### [AIM OF THE EXERCISE]
Retrieve each line that contains the word "ThirdPersonMap" from the entries below.

===== EXERCISE INPUTS =====

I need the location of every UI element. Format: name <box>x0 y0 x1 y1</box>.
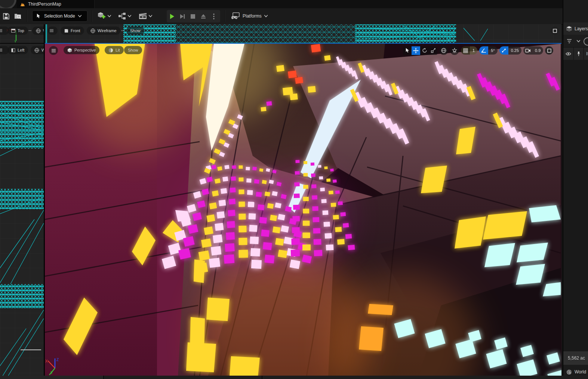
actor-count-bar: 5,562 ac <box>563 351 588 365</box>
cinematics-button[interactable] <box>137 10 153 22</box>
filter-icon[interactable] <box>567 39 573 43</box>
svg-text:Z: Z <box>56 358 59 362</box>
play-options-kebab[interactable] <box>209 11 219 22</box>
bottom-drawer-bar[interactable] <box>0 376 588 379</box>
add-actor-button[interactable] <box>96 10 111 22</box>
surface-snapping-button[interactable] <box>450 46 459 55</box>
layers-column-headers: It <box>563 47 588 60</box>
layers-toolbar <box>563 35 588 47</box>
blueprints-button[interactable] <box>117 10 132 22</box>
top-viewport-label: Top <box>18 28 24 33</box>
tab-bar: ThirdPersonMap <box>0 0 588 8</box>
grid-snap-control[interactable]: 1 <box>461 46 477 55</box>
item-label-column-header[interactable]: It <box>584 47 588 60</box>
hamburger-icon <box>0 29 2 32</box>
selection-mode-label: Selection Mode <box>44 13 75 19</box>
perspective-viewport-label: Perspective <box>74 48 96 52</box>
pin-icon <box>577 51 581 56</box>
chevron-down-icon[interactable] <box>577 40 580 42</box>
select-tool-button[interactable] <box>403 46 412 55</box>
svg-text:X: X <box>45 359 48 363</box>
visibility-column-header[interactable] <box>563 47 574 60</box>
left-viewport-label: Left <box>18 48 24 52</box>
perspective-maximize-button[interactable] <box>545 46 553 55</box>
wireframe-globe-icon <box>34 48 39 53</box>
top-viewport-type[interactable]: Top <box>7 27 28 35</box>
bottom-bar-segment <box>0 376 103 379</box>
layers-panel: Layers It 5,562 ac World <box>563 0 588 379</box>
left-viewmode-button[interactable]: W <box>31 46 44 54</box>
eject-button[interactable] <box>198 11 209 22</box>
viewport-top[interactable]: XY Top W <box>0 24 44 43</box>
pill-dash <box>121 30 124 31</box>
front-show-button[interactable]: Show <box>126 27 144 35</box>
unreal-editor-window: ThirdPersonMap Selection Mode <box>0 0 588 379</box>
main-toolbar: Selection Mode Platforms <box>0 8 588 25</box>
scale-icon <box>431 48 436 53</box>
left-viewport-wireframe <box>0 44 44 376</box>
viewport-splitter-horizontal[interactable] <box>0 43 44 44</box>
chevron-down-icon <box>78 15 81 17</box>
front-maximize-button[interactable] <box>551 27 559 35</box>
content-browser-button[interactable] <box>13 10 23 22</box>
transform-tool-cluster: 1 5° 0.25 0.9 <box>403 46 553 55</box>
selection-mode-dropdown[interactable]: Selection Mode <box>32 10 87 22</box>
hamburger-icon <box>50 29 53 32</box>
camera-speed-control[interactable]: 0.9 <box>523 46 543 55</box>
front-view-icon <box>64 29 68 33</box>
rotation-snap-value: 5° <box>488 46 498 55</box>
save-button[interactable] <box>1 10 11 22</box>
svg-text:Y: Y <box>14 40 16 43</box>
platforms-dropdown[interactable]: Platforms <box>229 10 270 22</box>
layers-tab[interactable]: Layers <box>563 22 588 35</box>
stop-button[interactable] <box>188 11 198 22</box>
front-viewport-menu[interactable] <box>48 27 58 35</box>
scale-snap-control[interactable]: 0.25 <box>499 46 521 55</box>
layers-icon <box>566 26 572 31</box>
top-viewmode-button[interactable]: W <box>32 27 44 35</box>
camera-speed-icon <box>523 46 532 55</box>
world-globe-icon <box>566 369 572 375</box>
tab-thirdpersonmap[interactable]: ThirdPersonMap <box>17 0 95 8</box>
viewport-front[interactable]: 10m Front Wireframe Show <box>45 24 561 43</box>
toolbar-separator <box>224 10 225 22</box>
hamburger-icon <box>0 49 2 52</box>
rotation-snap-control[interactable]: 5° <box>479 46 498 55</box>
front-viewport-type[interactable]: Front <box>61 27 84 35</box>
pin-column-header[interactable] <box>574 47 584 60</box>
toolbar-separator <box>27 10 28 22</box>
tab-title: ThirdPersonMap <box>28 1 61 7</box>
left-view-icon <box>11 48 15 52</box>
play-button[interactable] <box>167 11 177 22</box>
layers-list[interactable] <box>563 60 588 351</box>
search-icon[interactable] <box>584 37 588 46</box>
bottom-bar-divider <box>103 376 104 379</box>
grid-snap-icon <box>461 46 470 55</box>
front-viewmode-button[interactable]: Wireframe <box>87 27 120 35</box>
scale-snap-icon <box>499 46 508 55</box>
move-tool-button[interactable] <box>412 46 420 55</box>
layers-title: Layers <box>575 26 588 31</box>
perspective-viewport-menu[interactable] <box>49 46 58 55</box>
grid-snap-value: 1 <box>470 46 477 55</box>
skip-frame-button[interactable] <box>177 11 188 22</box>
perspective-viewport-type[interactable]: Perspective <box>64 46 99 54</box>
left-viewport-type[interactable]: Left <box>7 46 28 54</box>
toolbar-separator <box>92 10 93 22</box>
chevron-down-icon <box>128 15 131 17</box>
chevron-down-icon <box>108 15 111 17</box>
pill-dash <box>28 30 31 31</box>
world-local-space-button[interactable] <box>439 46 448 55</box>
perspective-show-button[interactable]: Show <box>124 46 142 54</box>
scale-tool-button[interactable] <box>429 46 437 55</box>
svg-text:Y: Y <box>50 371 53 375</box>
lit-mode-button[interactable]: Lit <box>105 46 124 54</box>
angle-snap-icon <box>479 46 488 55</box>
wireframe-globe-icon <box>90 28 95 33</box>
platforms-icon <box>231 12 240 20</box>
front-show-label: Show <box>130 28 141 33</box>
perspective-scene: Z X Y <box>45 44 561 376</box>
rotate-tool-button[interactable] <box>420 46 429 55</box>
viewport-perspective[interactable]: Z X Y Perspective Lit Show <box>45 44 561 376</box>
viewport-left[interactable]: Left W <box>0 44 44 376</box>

=====

### [EXERCISE ANSWER]
tab-bar: ThirdPersonMap <box>0 0 588 8</box>
unreal-editor-window: ThirdPersonMap Selection Mode <box>0 0 588 379</box>
tab-thirdpersonmap[interactable]: ThirdPersonMap <box>17 0 95 8</box>
tab-title: ThirdPersonMap <box>28 1 61 7</box>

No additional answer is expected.